• _Exercise prompt_:
Restate exactly, and only, the lines spanning from the one with "làm, vì không có chỗ trống. Bây giờ gia đình" to the end of the records below.

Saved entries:

Content starts

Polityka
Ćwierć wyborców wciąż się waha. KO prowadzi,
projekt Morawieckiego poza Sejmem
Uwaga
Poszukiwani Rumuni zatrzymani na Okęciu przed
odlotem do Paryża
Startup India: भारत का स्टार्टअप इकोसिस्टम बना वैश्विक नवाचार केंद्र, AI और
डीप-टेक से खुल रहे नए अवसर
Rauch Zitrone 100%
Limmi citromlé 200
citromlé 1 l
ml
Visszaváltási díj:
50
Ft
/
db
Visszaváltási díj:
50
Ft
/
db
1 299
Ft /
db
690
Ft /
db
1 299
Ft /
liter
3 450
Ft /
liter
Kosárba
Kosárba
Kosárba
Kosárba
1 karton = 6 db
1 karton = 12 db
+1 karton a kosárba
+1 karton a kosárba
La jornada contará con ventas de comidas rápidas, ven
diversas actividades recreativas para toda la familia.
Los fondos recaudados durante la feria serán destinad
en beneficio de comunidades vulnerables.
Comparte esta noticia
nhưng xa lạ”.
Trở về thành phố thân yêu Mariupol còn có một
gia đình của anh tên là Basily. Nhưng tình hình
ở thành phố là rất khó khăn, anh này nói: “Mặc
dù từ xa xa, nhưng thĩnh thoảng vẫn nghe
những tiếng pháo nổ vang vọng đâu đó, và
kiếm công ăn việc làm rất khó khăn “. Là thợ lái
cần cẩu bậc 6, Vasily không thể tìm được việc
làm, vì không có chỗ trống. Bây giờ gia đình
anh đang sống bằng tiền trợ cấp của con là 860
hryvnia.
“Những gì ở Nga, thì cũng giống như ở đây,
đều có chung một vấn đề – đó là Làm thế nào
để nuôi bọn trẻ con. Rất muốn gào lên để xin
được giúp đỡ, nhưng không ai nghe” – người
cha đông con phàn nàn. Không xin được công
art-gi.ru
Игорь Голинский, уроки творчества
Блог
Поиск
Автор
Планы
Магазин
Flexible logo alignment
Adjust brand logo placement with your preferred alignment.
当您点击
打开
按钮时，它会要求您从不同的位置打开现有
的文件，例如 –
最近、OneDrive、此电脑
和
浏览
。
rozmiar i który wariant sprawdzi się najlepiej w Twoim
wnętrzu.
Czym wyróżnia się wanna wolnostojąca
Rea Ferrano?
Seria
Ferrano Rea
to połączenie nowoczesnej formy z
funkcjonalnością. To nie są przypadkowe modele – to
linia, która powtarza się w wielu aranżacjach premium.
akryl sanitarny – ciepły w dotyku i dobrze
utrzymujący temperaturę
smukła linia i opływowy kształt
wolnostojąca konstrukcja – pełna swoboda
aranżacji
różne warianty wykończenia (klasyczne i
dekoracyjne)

Content ends

• _Exercise answer_:
làm, vì không có chỗ trống. Bây giờ gia đình
anh đang sống bằng tiền trợ cấp của con là 860
hryvnia.
“Những gì ở Nga, thì cũng giống như ở đây,
đều có chung một vấn đề – đó là Làm thế nào
để nuôi bọn trẻ con. Rất muốn gào lên để xin
được giúp đỡ, nhưng không ai nghe” – người
cha đông con phàn nàn. Không xin được công
art-gi.ru
Игорь Голинский, уроки творчества
Блог
Поиск
Автор
Планы
Магазин
Flexible logo alignment
Adjust brand logo placement with your preferred alignment.
当您点击
打开
按钮时，它会要求您从不同的位置打开现有
的文件，例如 –
最近、OneDrive、此电脑
和
浏览
。
rozmiar i który wariant sprawdzi się najlepiej w Twoim
wnętrzu.
Czym wyróżnia się wanna wolnostojąca
Rea Ferrano?
Seria
Ferrano Rea
to połączenie nowoczesnej formy z
funkcjonalnością. To nie są przypadkowe modele – to
linia, która powtarza się w wielu aranżacjach premium.
akryl sanitarny – ciepły w dotyku i dobrze
utrzymujący temperaturę
smukła linia i opływowy kształt
wolnostojąca konstrukcja – pełna swoboda
aranżacji
różne warianty wykończenia (klasyczne i
dekoracyjne)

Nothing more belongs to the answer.